Serenity
Architected a LangGraph-based multi-agent pipeline exposed via a FastAPI streaming interface, orchestrating complex NLP workflows including 176-language detection, Albert-based emotion classification, and LLM-powered safety guardrails. Engineered an advanced hybrid RAG system leveraging Pinecone for combined sparse (BM25) and dense vector search, augmented with cross-encoder reranking, relevance grading, and an automated query rewrite loop. Fine-tuned a Qwen2.5 LLM using Direct Preference Optimization (DPO) to align the model's generation with safe, empathetic domain-specific guidelines, seamlessly integrating the local checkpoint alongside low-latency Groq API routing.
Technologies Used
Problem Statement
Enterprises deploying conversational AI face critical risks regarding brand safety, compliance, and user trust. Unpredictable LLM behavior, hallucinations, and inappropriate responses can lead to severe PR crises and legal liabilities.
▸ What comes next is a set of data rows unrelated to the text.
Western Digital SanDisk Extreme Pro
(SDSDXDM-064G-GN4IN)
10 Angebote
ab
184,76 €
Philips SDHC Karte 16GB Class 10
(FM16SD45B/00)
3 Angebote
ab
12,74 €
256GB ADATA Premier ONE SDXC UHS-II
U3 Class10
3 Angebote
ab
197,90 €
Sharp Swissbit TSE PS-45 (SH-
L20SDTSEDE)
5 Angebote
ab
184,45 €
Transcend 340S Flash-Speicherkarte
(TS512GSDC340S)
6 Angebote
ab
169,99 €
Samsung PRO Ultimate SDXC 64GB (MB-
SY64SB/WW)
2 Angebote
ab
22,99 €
Furthermore, generic chatbots fail to recognize user sentiment or handle complex, multi-step NLP workflows efficiently across diverse languages, rendering them ineffective for sensitive customer service operations.
Solution
Serenity provides an enterprise-grade, guardrailed conversational architecture. It employs a LangGraph-based multi-agent pipeline that enforces safety constraints and emotion classification (across 176 languages) before generation. The solution leverages a hybrid RAG system (Pinecone + BM25) with cross-encoder reranking to ensure responses are grounded in factual, retrieved data. Crucially, by fine-tuning a Qwen2.5 model via Direct Preference Optimization (DPO), Serenity aligns model behavior with safe, empathetic corporate guidelines, minimizing reputational risk while delivering highly accurate and emotionally intelligent user interactions.
Key Features
LangGraph-based multi-agent pipeline orchestration
FastAPI streaming interface for responsive user experiences
176-language detection and Albert-based emotion classification
Advanced hybrid RAG system (Pinecone dense + BM25 sparse search)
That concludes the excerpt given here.